(Beginning of Records provided)

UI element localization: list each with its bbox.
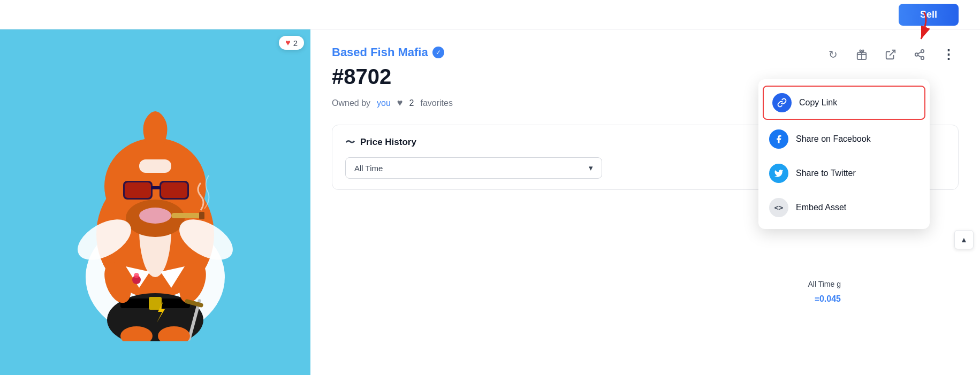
price-history-title: Price History <box>360 137 416 148</box>
collection-name: Based Fish Mafia <box>332 45 428 59</box>
embed-asset-label: Embed Asset <box>796 203 846 212</box>
svg-point-34 <box>915 53 918 56</box>
share-facebook-item[interactable]: Share on Facebook <box>758 122 930 156</box>
time-dropdown-value: All Time <box>354 164 383 173</box>
svg-point-11 <box>139 208 171 224</box>
heart-icon: ♥ <box>285 38 291 48</box>
gift-icon <box>856 49 868 60</box>
chevron-up-icon: ▲ <box>960 235 968 244</box>
svg-line-37 <box>918 52 921 54</box>
svg-rect-10 <box>161 182 187 198</box>
share-dropdown: Copy Link Share on Facebook <box>758 79 930 229</box>
svg-point-29 <box>134 273 139 278</box>
favorites-count: 2 <box>409 98 414 108</box>
top-bar: Sell <box>0 0 980 29</box>
copy-link-icon <box>772 93 792 112</box>
eth-price: ≡0.045 <box>815 294 841 304</box>
embed-icon: <> <box>769 198 788 217</box>
favorites-label: favorites <box>420 98 452 108</box>
image-panel: ♥ 2 <box>0 29 310 375</box>
svg-rect-9 <box>125 182 151 198</box>
twitter-icon <box>769 164 788 183</box>
facebook-icon <box>769 129 788 149</box>
svg-rect-12 <box>171 213 201 218</box>
checkmark-icon: ✓ <box>436 49 441 56</box>
scroll-up-button[interactable]: ▲ <box>954 230 974 249</box>
refresh-icon: ↻ <box>829 48 838 61</box>
time-dropdown[interactable]: All Time ▾ <box>345 157 602 179</box>
external-link-icon <box>885 49 897 60</box>
svg-point-35 <box>921 57 924 60</box>
owned-by-link[interactable]: you <box>377 98 391 108</box>
svg-rect-8 <box>151 186 161 189</box>
svg-point-33 <box>921 50 924 53</box>
owned-by-label: Owned by <box>332 98 370 108</box>
svg-rect-4 <box>139 159 171 173</box>
all-time-label: All Time g <box>808 280 841 288</box>
action-buttons: ↻ <box>823 44 959 65</box>
gift-button[interactable] <box>852 44 872 65</box>
info-panel: Based Fish Mafia ✓ #8702 Owned by you ♥ … <box>310 29 980 375</box>
svg-line-32 <box>890 50 895 56</box>
more-options-button[interactable]: ⋮ <box>938 44 959 65</box>
like-count: 2 <box>293 39 298 48</box>
svg-rect-20 <box>149 297 162 310</box>
main-content: ♥ 2 <box>0 29 980 375</box>
svg-rect-13 <box>199 212 204 219</box>
refresh-button[interactable]: ↻ <box>823 44 843 65</box>
low-label: g <box>837 280 841 288</box>
more-icon: ⋮ <box>942 47 955 62</box>
external-link-button[interactable] <box>880 44 901 65</box>
copy-link-label: Copy Link <box>799 98 837 108</box>
favorites-heart-icon: ♥ <box>397 97 403 109</box>
share-twitter-label: Share to Twitter <box>796 169 856 178</box>
share-twitter-item[interactable]: Share to Twitter <box>758 156 930 190</box>
dropdown-chevron-icon: ▾ <box>589 163 593 173</box>
embed-asset-item[interactable]: <> Embed Asset <box>758 190 930 225</box>
verified-badge: ✓ <box>432 47 444 58</box>
fish-illustration <box>43 63 268 341</box>
share-icon <box>914 49 925 60</box>
svg-line-36 <box>918 55 921 57</box>
sell-button[interactable]: Sell <box>899 4 959 26</box>
share-button[interactable]: Copy Link Share on Facebook <box>909 44 930 65</box>
nft-image <box>0 29 310 375</box>
like-badge: ♥ 2 <box>279 36 304 50</box>
chart-icon: 〜 <box>345 136 355 149</box>
copy-link-item[interactable]: Copy Link <box>763 86 925 120</box>
share-facebook-label: Share on Facebook <box>796 134 871 144</box>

(End of Records provided)

Exercise description:
Leaving the images out, return every record exactly.

Task solution:
UI element localization: list each with its bbox.
price-history-title: Price History <box>360 137 416 148</box>
collection-name: Based Fish Mafia <box>332 45 428 59</box>
embed-asset-label: Embed Asset <box>796 203 846 212</box>
svg-point-34 <box>915 53 918 56</box>
share-facebook-item[interactable]: Share on Facebook <box>758 122 930 156</box>
time-dropdown-value: All Time <box>354 164 383 173</box>
svg-point-11 <box>139 208 171 224</box>
heart-icon: ♥ <box>285 38 291 48</box>
gift-icon <box>856 49 868 60</box>
chevron-up-icon: ▲ <box>960 235 968 244</box>
svg-line-37 <box>918 52 921 54</box>
svg-rect-10 <box>161 182 187 198</box>
share-dropdown: Copy Link Share on Facebook <box>758 79 930 229</box>
svg-point-29 <box>134 273 139 278</box>
favorites-count: 2 <box>409 98 414 108</box>
top-bar: Sell <box>0 0 980 29</box>
copy-link-icon <box>772 93 792 112</box>
eth-price: ≡0.045 <box>815 294 841 304</box>
embed-icon: <> <box>769 198 788 217</box>
favorites-label: favorites <box>420 98 452 108</box>
image-panel: ♥ 2 <box>0 29 310 375</box>
svg-rect-9 <box>125 182 151 198</box>
twitter-icon <box>769 164 788 183</box>
facebook-icon <box>769 129 788 149</box>
svg-rect-12 <box>171 213 201 218</box>
checkmark-icon: ✓ <box>436 49 441 56</box>
scroll-up-button[interactable]: ▲ <box>954 230 974 249</box>
refresh-icon: ↻ <box>829 48 838 61</box>
time-dropdown[interactable]: All Time ▾ <box>345 157 602 179</box>
external-link-icon <box>885 49 897 60</box>
svg-point-35 <box>921 57 924 60</box>
owned-by-link[interactable]: you <box>377 98 391 108</box>
svg-rect-8 <box>151 186 161 189</box>
svg-point-33 <box>921 50 924 53</box>
owned-by-label: Owned by <box>332 98 370 108</box>
svg-rect-4 <box>139 159 171 173</box>
all-time-label: All Time g <box>808 280 841 288</box>
action-buttons: ↻ <box>823 44 959 65</box>
gift-button[interactable] <box>852 44 872 65</box>
info-panel: Based Fish Mafia ✓ #8702 Owned by you ♥ … <box>310 29 980 375</box>
svg-line-32 <box>890 50 895 56</box>
more-options-button[interactable]: ⋮ <box>938 44 959 65</box>
like-count: 2 <box>293 39 298 48</box>
svg-rect-20 <box>149 297 162 310</box>
main-content: ♥ 2 <box>0 29 980 375</box>
svg-rect-13 <box>199 212 204 219</box>
refresh-button[interactable]: ↻ <box>823 44 843 65</box>
low-label: g <box>837 280 841 288</box>
more-icon: ⋮ <box>942 47 955 62</box>
external-link-button[interactable] <box>880 44 901 65</box>
copy-link-label: Copy Link <box>799 98 837 108</box>
favorites-heart-icon: ♥ <box>397 97 403 109</box>
share-twitter-label: Share to Twitter <box>796 169 856 178</box>
share-twitter-item[interactable]: Share to Twitter <box>758 156 930 190</box>
dropdown-chevron-icon: ▾ <box>589 163 593 173</box>
embed-asset-item[interactable]: <> Embed Asset <box>758 190 930 225</box>
verified-badge: ✓ <box>432 47 444 58</box>
fish-illustration <box>43 63 268 341</box>
share-icon <box>914 49 925 60</box>
svg-line-36 <box>918 55 921 57</box>
sell-button[interactable]: Sell <box>899 4 959 26</box>
share-button[interactable]: Copy Link Share on Facebook <box>909 44 930 65</box>
nft-image <box>0 29 310 375</box>
like-badge: ♥ 2 <box>279 36 304 50</box>
chart-icon: 〜 <box>345 136 355 149</box>
copy-link-item[interactable]: Copy Link <box>763 86 925 120</box>
share-facebook-label: Share on Facebook <box>796 134 871 144</box>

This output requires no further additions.